Evidence Required: - [ ] Snapshot gate is bound to the SM intake flow: Sanctioned status cannot be issued without a snapshot attached - [ ] Snapshot template includes: archetype(s), artifact-specific deltas (tool list, retrieval sources, data classes, output-integrity-critical paths), top-5 threats, HAI TTP tags, ATLAS tactic IDs, OWASP references, compliance linkage, controls evident, gaps - [ ] Artifact-specific deltas are populated for each snapshot, reviewers are adapting archetype content to the specific artifact, not copying the archetype verbatim - [ ] Snapshot expiry rules documented and enforced: re-snapshot triggers include model-family swap, new tool addition, new retrieval source, scope change, material code change - [ ] 100% of newly Sanctioned AI/HAI software artifacts in the last 90 days have a snapshot attached (sample audit evidence on file) - [ ] ≥90% of all active artifacts in the SM inventory carry a current-year snapshot

Outcome Metrics: | Metric | Baseline | Current | Target | Met? | Notes | |--------|----------|---------|--------|------|-------| | % of AI/HAI software artifacts in SM inventory with a current-year threat snapshot | measure | % | 100% for Sanctioned; ≥90% for all | ☐ | | | Median snapshot turnaround from SM intake to threat snapshot delivery | measure | ___ | ≤1 business day | ☐ | | | % of snapshot top-5 threats tagged to a HAI TTP and an ATLAS tactic ID | measure | % | 100% | ☐ | | | Snapshot-to-SR linkage rate (snapshots whose top-5 threats are referenced by ≥1 SR requirement) | measure | ___% | ≥80% | ☐ | |

Metric Collection Guidance: - Snapshot coverage: As in Q1, count current-year snapshots divided by active artifacts in SM inventory - Turnaround: Median time from SM intake open to snapshot delivered timestamp; measure weekly - Tagging rate: Per-snapshot check: each of the top-5 threats must have both TTP and ATLAS tactic ID fields populated - SR linkage: After SR-Software L1 is operational, cross-reference snapshot threat IDs against SR requirements. Track as % of snapshots with ≥1 SR cross-reference

Answer: - ☐ Fully Mature (Evidence complete + ≥3 metrics meet targets) - ☐ Implemented (Evidence complete + 2 metrics meet targets) - ☐ Partial (Evidence partially complete + <2 metrics meet targets) - ☐ Not Implemented (No snapshot gate in SM intake)
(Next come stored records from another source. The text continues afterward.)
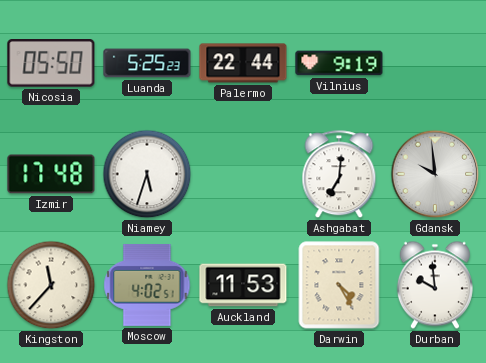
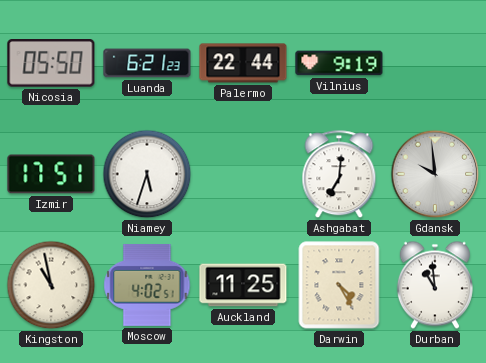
Luanda: 5:25 -> 6:21
Izmir: 17:48 -> 17:51
Kingston: 11:37 -> 10:58
Auckland: 11:53 -> 11:25
Durban: 9:59 -> 10:59
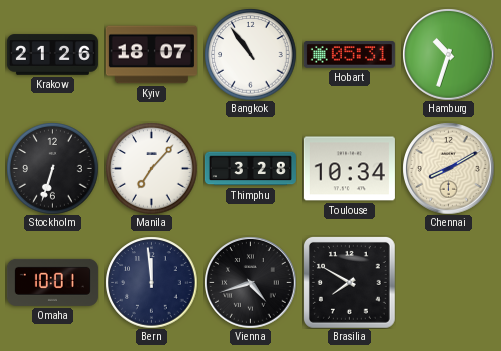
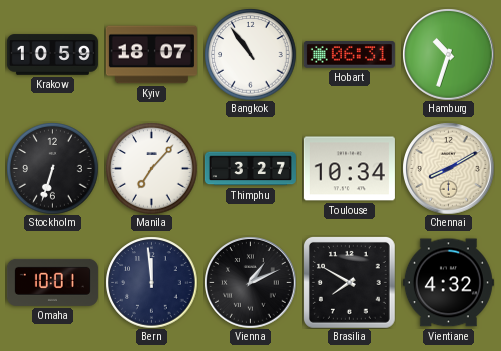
Krakow: 21:26 -> 10:59
Hobart: 05:31 -> 06:31
Thimphu: 3:28 -> 3:27
Vienna: 4:42 -> 1:11
Vientiane: none -> 4:32
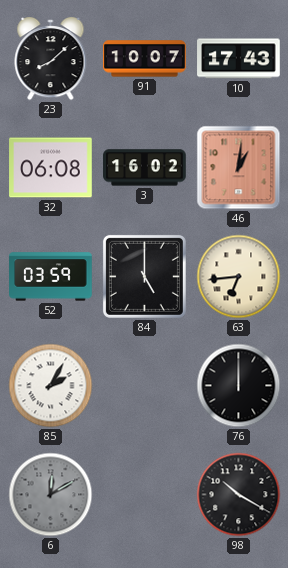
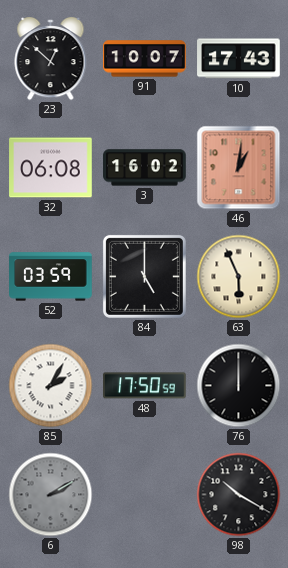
23: 8:08 -> 12:52
63: 6:44 -> 5:56
48: none -> 17:50
6: 12:10 -> 2:10
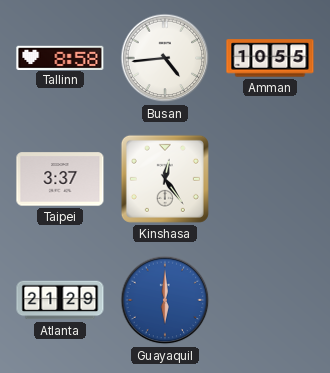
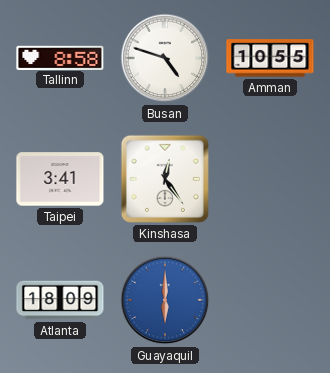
Busan: 4:44 -> 4:48
Taipei: 3:37 -> 3:41
Atlanta: 21:29 -> 18:09
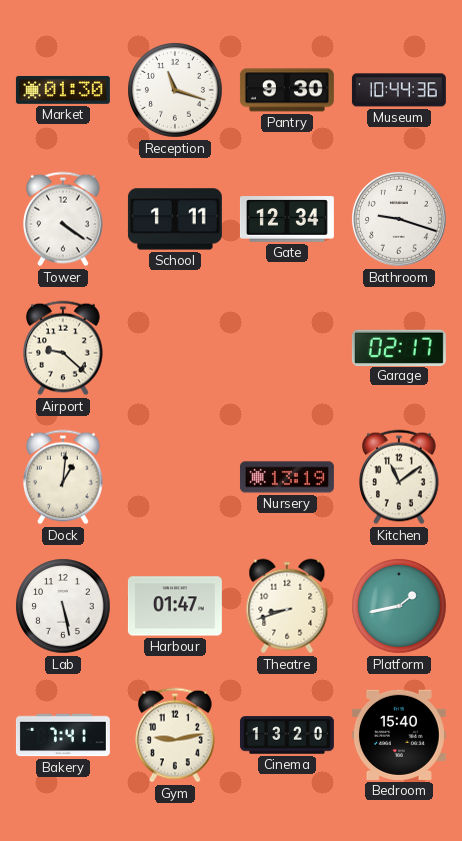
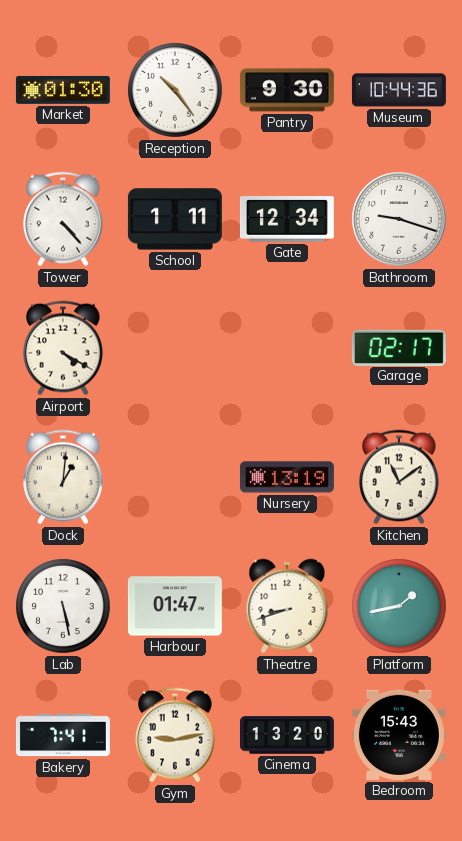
Reception: 11:18 -> 10:24
Tower: 4:21 -> 4:23
Airport: 9:22 -> 4:20
Bedroom: 15:40 -> 15:43
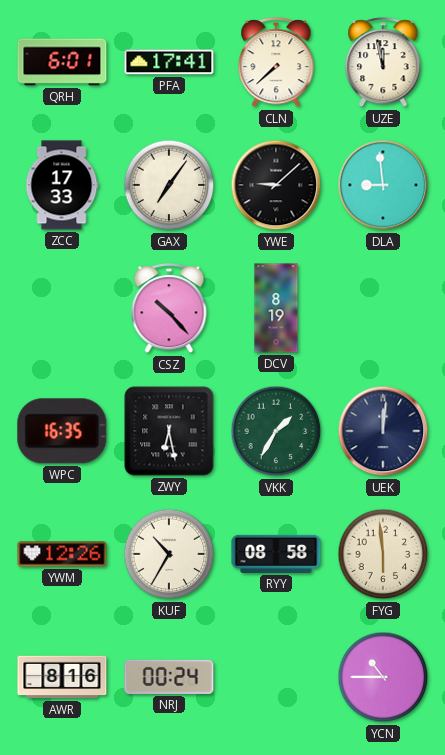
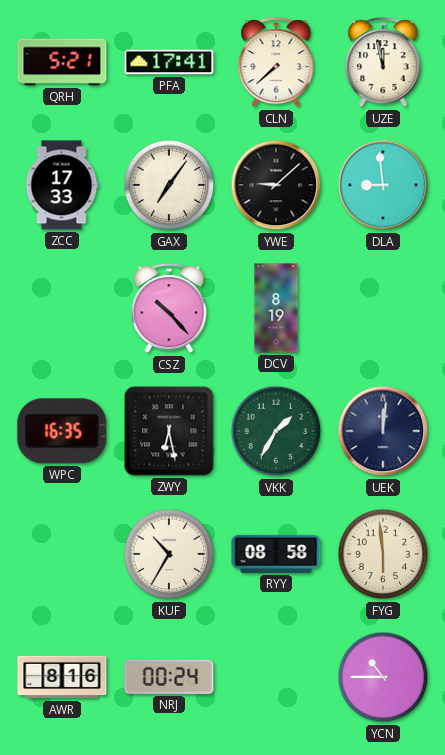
QRH: 6:01 -> 5:21
YWM: 12:26 -> none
Evidence Location: _____ Validation Date: ____ Notes: ______


Question 3: Author the shadow-AI-in-engineering threat view

Q3.1: Is there a published shadow-AI-in-engineering threat view, reviewed by the program sponsor within the last 12 months, that documents entry vectors for unsanctioned AI/HAI software artifacts (unannounced LLM API calls, researcher-run fine-tunes, agents wired behind feature flags), elevated threats for shadow artifacts (no TA snapshot, no SR requirements pack, unmet EU AI Act Art. 26 deployer duties), specific failure modes, and the detections available at L1 (source-code signals, CI/CD telemetry, runtime egress, cloud-spend signals) to surface them?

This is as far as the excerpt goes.